Don’t Delay, Start Today. Retirement’s Not That Far Away!

Alan Kwan - Oct 27, 2025

Starting early is key to successful retirement planning. Time is the most powerful factor in investing due to compounding, where growth builds on growth. Investing early can result in significantly higher returns compared to delaying by 10years.

Retirement planning often feels like a distant concern—something to think about “later.” But later comes faster than most expect. The truth is, time is the single most valuable resource in investing, and starting early can transform your financial future.

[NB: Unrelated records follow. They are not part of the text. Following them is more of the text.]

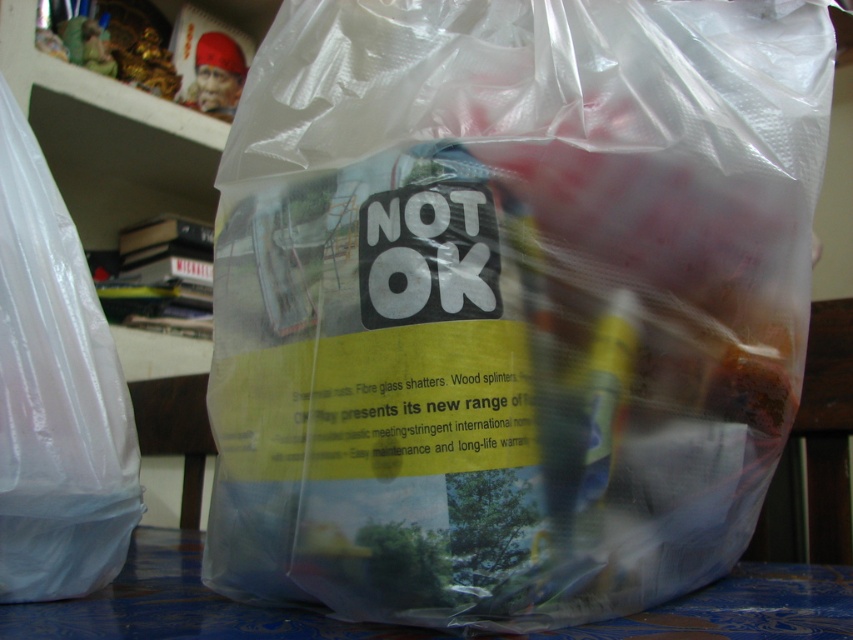 Question: Is transparent plastic bag at center positioned at the back of transparent plastic bag at left?

Choices:
 (A) yes
 (B) no

Answer: (B)

Question: Which point appears farthest from the camera in this image?

Choices:
 (A) (444, 625)
 (B) (254, 636)
 (C) (62, 472)

Answer: (C)

Question: Does transparent plastic bag at center have a greater width compared to blue fabric table at lower center?

Choices:
 (A) yes
 (B) no

Answer: (B)

Question: Among these objects, which one is nearest to the camera?

Choices:
 (A) transparent plastic bag at center
 (B) transparent plastic bag at left
 (C) blue fabric table at lower center

Answer: (A)

Question: Can you confirm if transparent plastic bag at center is positioned above transparent plastic bag at left?

Choices:
 (A) no
 (B) yes

Answer: (B)

Question: Which object is positioned farthest from the transparent plastic bag at center?

Choices:
 (A) blue fabric table at lower center
 (B) transparent plastic bag at left

Answer: (B)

Here’s why delaying could cost you more than you realize.


1. Harness the Power of Compounding

 

Compounding is often called the “eighth wonder of the world” for a reason. It’s not just growth—it’s growth on growth. Two examples show why starting early matters:

 

Example 1: Lump Sum Investment

Investing $10,000 at 7% annual return until age 65:

  • Start at 25, and you could have $149,000.
  • Wait until 35, and you’ll drop to $76,000.
  • Wait until 45, and you’ll have only $38,000.
  • Delay until 55, and you end up with $19,000.

 

 

Example 2: Monthly Contributions

Even small, consistent contributions make a huge difference. Investing $100 per month at 7% annual return until age 65:

  • Start at 25, and you could accumulate $262,000.
  • Wait until 35, and you’ll be left with $121,000.
  • Wait until 45, and you’ll have only $52,000.
  • Delay until 55, and you end up with just $17,000.

 

 

 


2. Inflation and Longevity: The Silent Challenges

 

Living longer is a blessing, but it comes with financial implications. Canadians are retiring earlier and living 20–30 years post-retirement. Add inflation—historically averaging 2–3%—and your purchasing power erodes over time. Starting early helps you build a buffer against these silent wealth killers.

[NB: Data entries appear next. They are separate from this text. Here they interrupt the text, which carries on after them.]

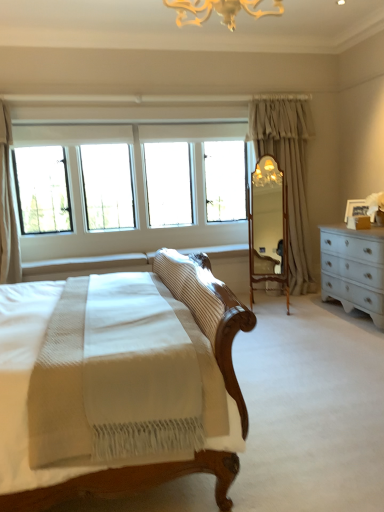 You are a GUI agent. You are given a task and a screenshot of the screen. Output one action in this format:
    pyautogui.click(x=<x>, y=<y>)
    Task: Click on the wooden mirror at center
    Image resolution: width=384 pixels, height=512 pixels.
    Given the screenshot: What is the action you would take?
    pyautogui.click(x=268, y=226)

This screenshot has height=512, width=384. What do you see at coordinates (7, 208) in the screenshot? I see `white textured curtain at upper left, the first curtain viewed from the left` at bounding box center [7, 208].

3. Tax Efficiency: Your Hidden Advantage

 

Tax planning is one of the most overlooked aspects of wealth building, yet it can significantly impact your long-term returns:

  • RRSP (Registered Retirement Savings Plan): Contributions are tax-deductible, reducing your taxable income today. Investments inside your RRSP grow tax-deferred, so you don’t pay taxes on gains until withdrawal—usually when you’re in a lower tax bracket during retirement.
  • TFSA (Tax-Free Savings Account): Contributions are made with after-tax dollars, but all growth and withdrawals are completely tax-free. This makes TFSAs ideal for long-term compounding without future tax liability.
  • Strategic Use: Combining RRSP and TFSA contributions allows you to balance current tax savings with future tax-free withdrawals.
  • Impact Over Time: Tax savings reinvested can compound just like investment returns. Over decades, this can add tens of thousands of dollars to your portfolio.

4. Behavioral Benefits: Building Discipline

 

Investing early isn’t just about numbers—it’s about habits and psychology:

  • Automation Reduces Procrastination: Setting up automatic contributions ensures consistency.
  • Dollar-Cost Averaging: Regular contributions smooth out market volatility.
  • Emotional Resilience: Investors who start early and automate tend to stay invested during downturns.
  • Behavioral Edge: Early savers develop a mindset of delayed gratification and long-term thinking—critical traits for financial success.

Checklist: How to Start Today

 

  • Define Your Retirement Number: Estimate future expenses and lifestyle goals.
  • Start Small, Scale Up: Begin with what you can—$100/month grows significantly over time.
  • Leverage Tax-Advantaged Accounts: Maximize RRSP and TFSA contributions.
  • Automate Savings: Set recurring transfers to eliminate procrastination.
  • Diversify Wisely: Balance risk with a mix of equities, fixed income, and alternatives.
  • Review and Adjust Annually: Life changes—so should your plan.
  • Start a Retirement Plan with the Mah Investment Group: We have the tools and expertise to help create a dynamic plan to visualize and optimize solutions that fit you and your lifestyle.

Bottom Line

 

Retirement isn’t as far away as it seems. Every year you delay, you sacrifice the most powerful force in investing—time. Start today, and let compounding, tax efficiency, and disciplined habits work in your favor.